В «Евгении Онегине» («ЕО») Пушкина также заложен символический композиционный мотив «смерти поэта» — или иносказательно «конца» того периода развития личности автора, которую он сам считает «изжитой», «отошедшей в прошлое». Эта модель также эксплуатируется в «ДЖ», но еще с большей очевидностью заявляет о себе в «Даре» Набокова. У Набокова мы имеем дело с реминисцентной схемой «смерти поэта», аналогичной смерти Ленского (его роль исполняет Яша Чернышевский), но далее в романе главный герой-поэт переходит к прозе — т. е. рождается прозаик (ср. в конце «Дара»: С колен поднимется Евгений, — но удаляется поэт…). В конце романа и в конце его первой главы даны два сюжетообразующих диалога Федора с поэтом со значимой фамилией Кончеев (от слова «конец»), которого тот считал для себя литературным «образцом». При этом, когда книга стихов Годунова-Чердынцева «кончилась» («книга лежала на столе, вся в себе заключенная, собою ограниченная и законченная» [3, 51]), выходит «Начало Поэмы» Кончеева. Последняя встреча двух героев происходит недалеко от места гибели «молодого поэта», которое очень похоже на то место в «ЕО», где находится гробовой камень «поэтического дуэлянта» Ленского с надписью «Покойся, юноша поэт». Это же «место» пушкинского романа в стихах стало позже предметом размышления Юрия в «Дневнике Живаго», и недалеко от символического «аналога» этого места стреляет в себя Стрельников, поскольку топография местности в Варыкине повторяет в «ДЖ» рельеф «ЕО» [Фарыно 1991].

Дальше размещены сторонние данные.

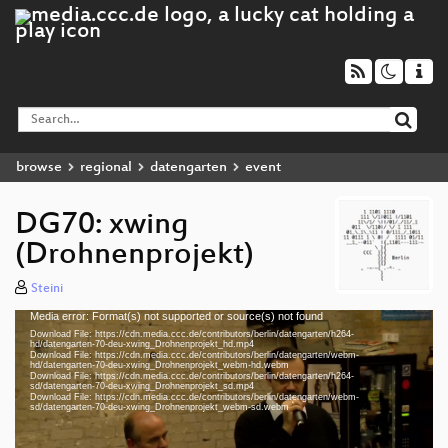
browse
regional
datengarten
event
DG70: xwing
(Drohnenprojekt)
Steini
Media error: Format(s) not supported or source(s) not found
Video
Download File: https://cdn.media.ccc.de/contributors/berlin/datengarten/h264-
Player
hd/datengarten-70-deu-xwing_Drohnenprojekt_hd.mp4
Download File: https://cdn.media.ccc.de/contributors/berlin/datengarten/webm-
hd/datengarten-70-deu-xwing_Drohnenprojekt_webm-hd.webm
Download File: https://cdn.media.ccc.de/contributors/berlin/datengarten/h264-
sd/datengarten-70-deu-xwing_Drohnenprojekt_sd.mp4
Download File: https://cdn.media.ccc.de/contributors/berlin/datengarten/webm-
deu 1080p (mp4)
sd/datengarten-70-deu-xwing_Drohnenprojekt_webm-sd.webm
deu 1080p (webm)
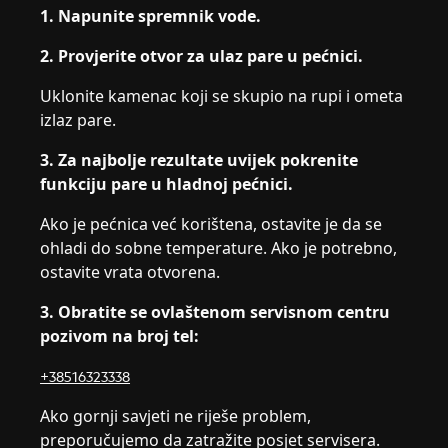
1. Napunite spremnik vode.
2. Provjerite otvor za ulaz pare u pećnici.
Uklonite kamenac koji se skupio na rupi i ometa
izlaz pare.
3. Za najbolje rezultate uvijek pokrenite
funkciju pare u hladnoj pećnici.
Ako je pećnica već korištena, ostavite je da se
ohladi do sobne temperature. Ako je potrebno,
ostavite vrata otvorena.
3. Obratite se ovlaštenom servisnom centru
pozivom na broj tel:
+38516323338
Ako gornji savjeti ne riješe problem,
preporučujemo da zatražite posjet servisera.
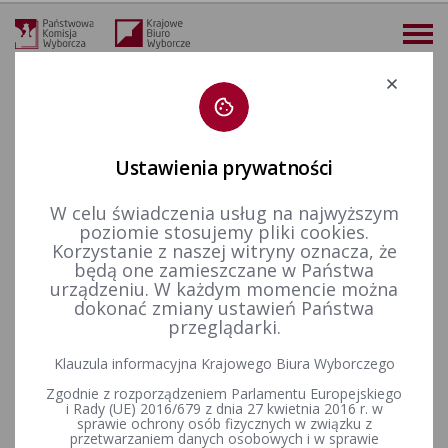
Deklaracja dostępności
Ustawienia prywatności
W celu świadczenia usług na najwyższym
14-09-2025
poziomie stosujemy pliki cookies.
KALENDARIUM 21-09-2025
Korzystanie z naszej witryny oznacza, że
będą one zamieszczane w Państwa
urządzeniu. W każdym momencie można
28-09-2025
dokonać zmiany ustawień Państwa
przeglądarki.
Wybory uzupełniające do Rady Gminy Tarnówka w okręgu
wyborczym nr 10 zarządzone na 21 września 2025 r.
Klauzula informacyjna Krajowego Biura Wyborczego
Zgodnie z rozporządzeniem Parlamentu Europejskiego
i Rady (UE) 2016/679 z dnia 27 kwietnia 2016 r. w
Wybory uzupełniające do Rady Miejskiej w Dubiecku - 21
sprawie ochrony osób fizycznych w związku z
przetwarzaniem danych osobowych i w sprawie
września 2025 r., okręg nr 9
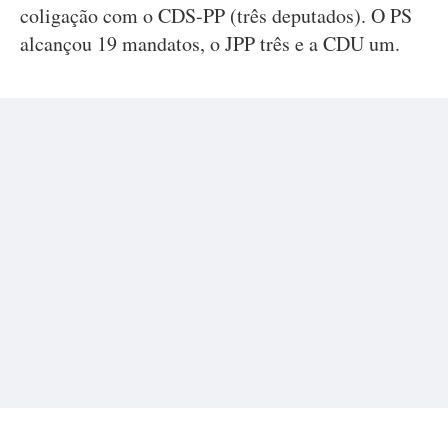
coligação com o CDS-PP (três deputados). O PS
alcançou 19 mandatos, o JPP três e a CDU um.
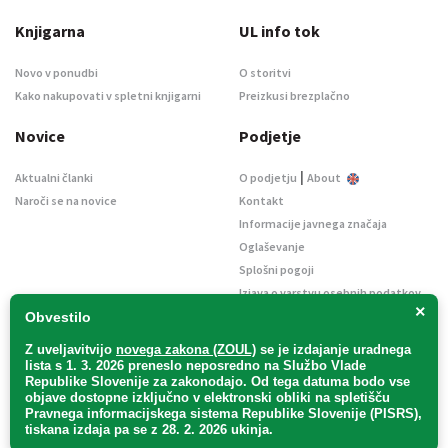
Knjigarna
UL info tok
Novo v ponudbi
O storitvi
Kako nakupovati v spletni knjigarni
Preizkusi brezplačno
Novice
Podjetje
|
Aktualni članki
O podjetju
About
Naroči se na novice
Kontakt
Informacije javnega značaja
Oglaševanje
Splošni pogoji
Izjava o varstvu osebnih podatkov
×
E-dražbe
Obvestilo
Z uveljavitvijo
novega zakona (ZOUL)
se je
izdajanje uradnega
lista s 1. 3. 2026 preneslo
neposredno
na Službo Vlade
Republike Slovenije za zakonodajo
. Od tega datuma bodo vse
objave dostopne izključno v elektronski obliki na spletišču
Pravnega informacijskega sistema Republike Slovenije (PISRS),
Uradni list d. o. o. – v likvidaciji / Vse pravice pridržane.
tiskana izdaja pa se z 28. 2. 2026 ukinja.
Pravna obvestila
/
Piškotki
/ Avtorji:
TriTim spletna agencija
v sodelovanju z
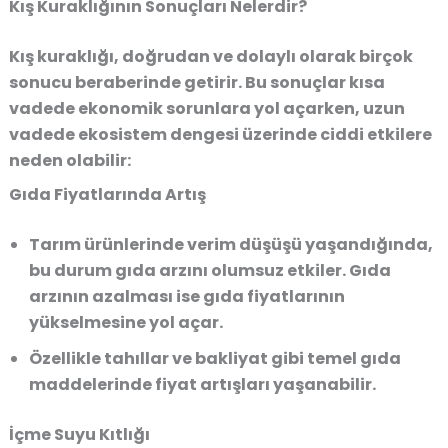
Kış Kuraklığının Sonuçları Nelerdir?
Kış kuraklığı, doğrudan ve dolaylı olarak birçok
sonucu beraberinde getirir. Bu sonuçlar kısa
vadede ekonomik sorunlara yol açarken, uzun
vadede ekosistem dengesi üzerinde ciddi etkilere
neden olabilir:
Gıda Fiyatlarında Artış
Tarım ürünlerinde verim düşüşü yaşandığında,
bu durum gıda arzını olumsuz etkiler. Gıda
arzının azalması ise gıda fiyatlarının
yükselmesine yol açar.
Özellikle tahıllar ve bakliyat gibi temel gıda
maddelerinde fiyat artışları yaşanabilir.
İçme Suyu Kıtlığı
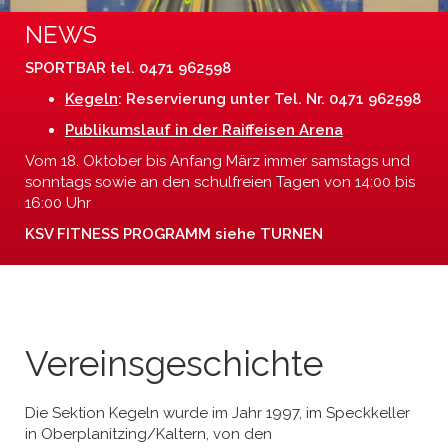
NEWS
SPORTBAR tel. 0471 962598
Kegeln
: Reservierung unter Tel. Nr. 0471 962598
Publikumslauf in der Raiffeisen Arena
Vom 18. Oktober bis Anfang März immer samstags und
sonntags sowie an den schulfreien Tagen von 14:00 bis
16:00 Uhr
KSV FITNESS PROGRAMM siehe TURNEN
Vereinsgeschichte
Die Sektion Kegeln wurde im Jahr 1997, im Speckkeller
in Oberplanitzing/Kaltern, von den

Это означает, что в романе «ДЖ» также существует круг трансформаций «рождение — жизнь — смерть — воскресение» поэта, который ретроспективно проецируется на эволюцию идиостиля самого Пастернака и связан с появлением его книги стихов с символическим названием «Второе рождение», демонстрирующей, что и в сознании Пастернака идеи «конца» и «второго рождения» тесно взаимосвязаны. В частности, в стихотворении «Волны», открывающем эту книгу, читаем об «опыте больших поэтов», который заставляет «кончить полной немотой» (первоначально «кончить черною тоской») и «впасть к концу, как в ересь, В неслыханную простоту». Однако здесь уже «опыт больших поэтов» соотносился не только со «смертью поэта» Пушкина, но и Маяковского. Обращаясь назад к статье Пушкина о Делорме (над которой Пушкин работает почти на «столетье с лишним» раньше), можно заметить, что схема Сент-Бёва реализуется в творческой судьбе Пастернака полностью: «покойник жив и, слава Богу, здоров», и ретроспективно дата смерти Живаго — 1929 год, заданная поэтом с самого начала работы над романом, как раз означает «второе рождение» самого Пастернака. И эта дата парадоксально через век повторяет ту, когда пушкинский Белкин стал «покойным» в черновых вариантах повестей (1829). При этом день рождения Пастернака совпадает с днем смерти Пушкина (29 января по старому стилю).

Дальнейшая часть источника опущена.